» **TASK REQUIREMENTS**: Leave out every line before the one that contains "Trade now (160, 1211)". Please restate that line and the rest of the data word for word, through the end.

[Collected data entries]
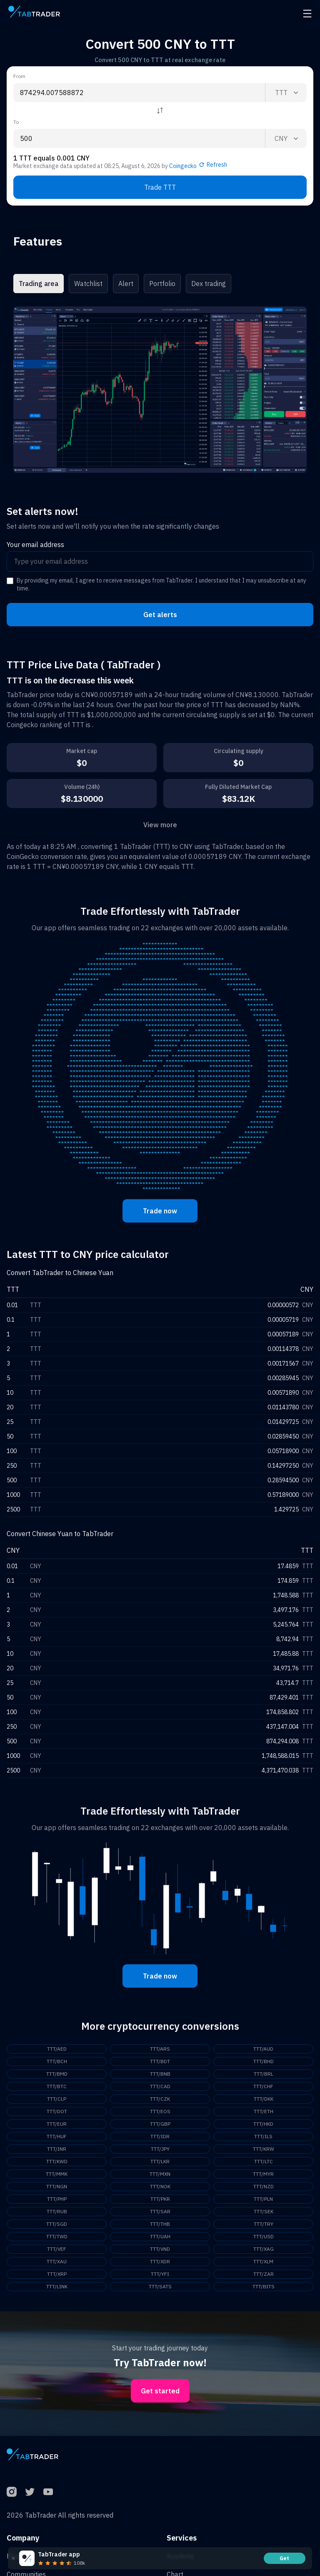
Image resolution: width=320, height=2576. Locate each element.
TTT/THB (160, 2224)
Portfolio (162, 283)
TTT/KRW (263, 2149)
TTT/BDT (160, 2061)
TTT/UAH (160, 2236)
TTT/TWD (57, 2236)
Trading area (38, 283)
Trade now (160, 1211)
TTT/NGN (56, 2186)
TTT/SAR (160, 2211)
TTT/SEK (263, 2211)
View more (160, 825)
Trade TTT (160, 187)
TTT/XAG (263, 2249)
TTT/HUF (57, 2136)
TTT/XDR (160, 2261)
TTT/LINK (57, 2286)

» **WRITTEN SOLUTION**:
Trade now (160, 1211)
TTT/NGN (56, 2186)
TTT/SAR (160, 2211)
TTT/SEK (263, 2211)
View more (160, 825)
Trade TTT (160, 187)
TTT/XAG (263, 2249)
TTT/HUF (57, 2136)
TTT/XDR (160, 2261)
TTT/LINK (57, 2286)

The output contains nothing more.